Rep. Don Young, R-Alaska, made an interesting point about the U.S. Forest Service on Tuesday during a congressional hearing on federal timber policy.

It came while Young was highlighting the differences between the timber programs managed on State of Alaska lands versus those on federal land controlled by the Forest Service, saying that the Forest Service takes five years on average to put up a timber sale while the state only takes two years — and the state puts up a much higher percentage of its available timber than does the Forest Service.

“I look at this and the Forest Service is no longer the Forest Service, it’s the Park Service,” Young said. “They’re not trying to manage the timber.”

The concept of national forests as being mostly off-limits to timber harvesting was noted also by Greater Ketchikan Chamber of Commerce Executive Director Chelsea Goucher, who told the House Natural Resources Committee’s Subcommittee on Federal Lands in Washington, D.C., that the 17-million acre Tongass National Forest encompassed 90 percent of the land in Southeast Alaska, “91 percent of which is categorized as roadless and therefore functionally unavailable for any type of development.”

This includes further development of hydropower generation, according to Goucher, who, in response to a question from Young, added that the Forest Service’s program for issuing special use permits for local businesses to provide services for cruise ship passengers in the Tongass is inadequate to meet the demand.

The picture emerges of an agency that can not or will not provide for timber harvesting as part of the multiple-use mandate for national forest lands, nor does it accommodate demand for recreational use of the national forest.

Has it, as Young suggests, simply become a manager of off-limits parks?

Not yet. But it might have few choices for anything but hands-off management soon.

Later in the hearing, Rep. Niki Tsongas, D-Massachusetts, remarked about how $700 million had been transferred out of this year’s Forest Service budget for non-fire items and into efforts to fight wildfires.

That’s $700 million moved out of things like timber sales programs and recreation nationwide, just this year.

Now, it doesn’t sound like the wildfire situations in the Lower 48 are likely to improve anytime soon, although Young did assert that the current wildfires are the result of decades of inadequate forest management.

Nor are there indications that future federal budgets will boost Forest Service funding in the near or long terms.

What becomes of the Forest Service then?

Some trends have begun to surface.

Nationally, the agency’s ranks have thinned during the past decade. Young railed about the number of boats and kayaks visible in Forest Service lots, but even the agency’s frontline facilities appear to be operating with fewer staff. Local trail maintenance appears to be falling off. Some recreational cabins have been closed, and some Forest Service roads in southern Southeast Alaska have being taken out of service.
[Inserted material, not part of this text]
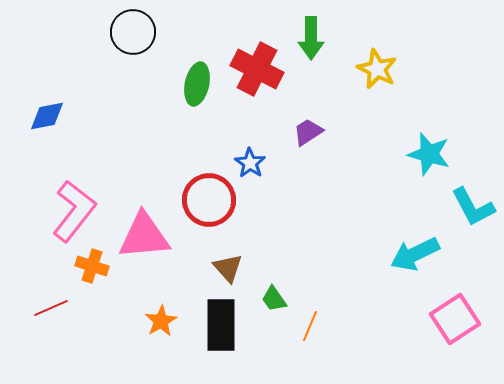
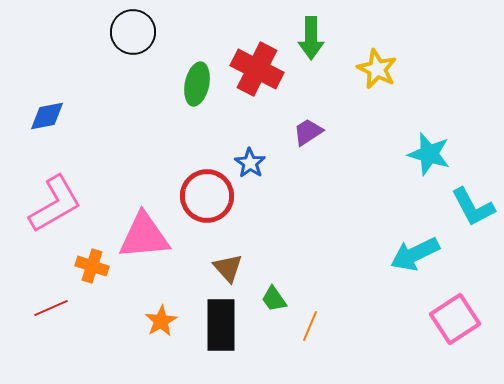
red circle: moved 2 px left, 4 px up
pink L-shape: moved 19 px left, 7 px up; rotated 22 degrees clockwise
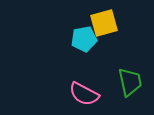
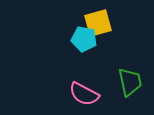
yellow square: moved 6 px left
cyan pentagon: rotated 20 degrees clockwise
On the timber side, constantly having to sort through legal actions over every sale involving old-growth forest must be a serious drain on Forest Service coffers. The agency also is torn between competing viewpoints on harvesting timber.

At what point does the Forest Service become unable to actively manage national forests for multiple-uses — or any use? When will it be reduced to just patrolling the fence around a de-facto Tongass National Monument?
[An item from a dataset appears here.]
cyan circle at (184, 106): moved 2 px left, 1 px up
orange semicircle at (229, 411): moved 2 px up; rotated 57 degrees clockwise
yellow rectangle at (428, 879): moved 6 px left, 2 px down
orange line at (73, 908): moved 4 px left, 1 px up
This dim view of the agency’s present and future capabilities to provide for multiple-use development is a likely factor in Young’s legislation that would allow states to select and acquire federal national forest land for timber harvesting and other uses.

Introduced Tuesday, Young’s “State National Forest Management Act of 2015” would allow states to acquire up to 2 million acres of national forest service land. Goucher spoke in support of the concept Tuesday, saying that it could result in 2,500 jobs in Alaska.

“State managed lands are accountable to clear mandates and generate significant revenues for stakeholders, while federally managed lands often lose taxpayer money and frustrate local development and community growth,” she said.

There’s logic to the proposal. If the feds can’t or won’t actively manage the land, why not give some of that land to the states?

We look forward to seeing what Congress does with this concept.

Meanwhile, Alaska should ensure that it’s capable of administering any lands received from the federal government. Gutting the state timber offices — something that the Alaska Legislature was poised to do earlier this year — isn’t the way to go.